Kinbuck is a hamlet in Stirlingshire, Scotland. It lies by the Allan Water and the Stirling-Perth Railway line. It is four miles north of Dunblane.

==Education==
Despite a campaign to save it, Kinbuck Primary School was controversially closed in 1998. At the time its closure was announced the school had just 24 pupils and the action saved the local authority over £30000 annually. Students from the village were then sent to nearby Newton Primary School.
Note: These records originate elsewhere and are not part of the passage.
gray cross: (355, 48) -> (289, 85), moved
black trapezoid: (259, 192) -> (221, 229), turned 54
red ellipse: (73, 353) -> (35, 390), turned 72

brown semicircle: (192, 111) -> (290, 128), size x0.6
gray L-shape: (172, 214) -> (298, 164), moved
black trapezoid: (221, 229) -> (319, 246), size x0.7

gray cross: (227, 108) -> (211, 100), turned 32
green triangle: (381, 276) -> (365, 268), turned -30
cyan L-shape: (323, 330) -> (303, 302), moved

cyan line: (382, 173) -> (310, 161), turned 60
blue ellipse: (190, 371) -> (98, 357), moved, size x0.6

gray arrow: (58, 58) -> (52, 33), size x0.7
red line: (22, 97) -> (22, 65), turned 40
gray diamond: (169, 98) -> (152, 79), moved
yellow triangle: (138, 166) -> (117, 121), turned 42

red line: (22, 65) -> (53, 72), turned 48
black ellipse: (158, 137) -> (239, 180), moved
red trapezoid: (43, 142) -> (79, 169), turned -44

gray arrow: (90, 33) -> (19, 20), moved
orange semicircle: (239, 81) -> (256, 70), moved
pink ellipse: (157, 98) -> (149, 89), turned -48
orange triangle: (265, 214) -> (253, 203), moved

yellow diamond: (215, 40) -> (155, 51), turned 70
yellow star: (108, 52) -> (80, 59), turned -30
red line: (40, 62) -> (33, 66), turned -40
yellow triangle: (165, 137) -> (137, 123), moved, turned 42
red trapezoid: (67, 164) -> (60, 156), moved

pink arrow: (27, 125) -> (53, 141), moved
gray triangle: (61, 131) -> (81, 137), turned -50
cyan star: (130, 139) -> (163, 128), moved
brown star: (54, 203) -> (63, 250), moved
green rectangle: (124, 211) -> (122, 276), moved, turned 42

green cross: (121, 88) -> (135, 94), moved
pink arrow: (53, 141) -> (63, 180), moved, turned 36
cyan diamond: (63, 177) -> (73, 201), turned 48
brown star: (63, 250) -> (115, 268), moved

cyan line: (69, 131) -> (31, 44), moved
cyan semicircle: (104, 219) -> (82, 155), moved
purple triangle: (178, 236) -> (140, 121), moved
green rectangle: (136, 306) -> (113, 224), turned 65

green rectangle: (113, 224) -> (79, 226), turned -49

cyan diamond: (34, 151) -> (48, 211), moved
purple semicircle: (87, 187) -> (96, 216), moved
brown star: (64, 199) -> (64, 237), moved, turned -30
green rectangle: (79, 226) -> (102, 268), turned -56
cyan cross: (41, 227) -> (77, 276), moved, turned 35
The Victorian building remains standing and is now used as the village's community centre, where several events are held annually for all to attend.

==History==
Kinbuck was the location of the retreat of the Jacobite troops under the Earl of Mar following the Battle of Sheriffmuir on 13 November 1715.

In the 19th century, Kinbuck had a woollen mill, opposite the present day Millbank Road.

Nearby is the B listed Kinbuck Bridge as well as the A listed Cromlix House, former seat of Viscount Strathallan and the Clan Drummond family. Cromlix house is now a hotel.

==Electricity/Gas==
Due to its rural location the hamlet is often subject to power and gas outages.

Kinbuck is situated at the start of the controversial Beauly-Denny power line.

==Flooding==
The area around Kinbuck floods easily due to the proximity of the River Allan.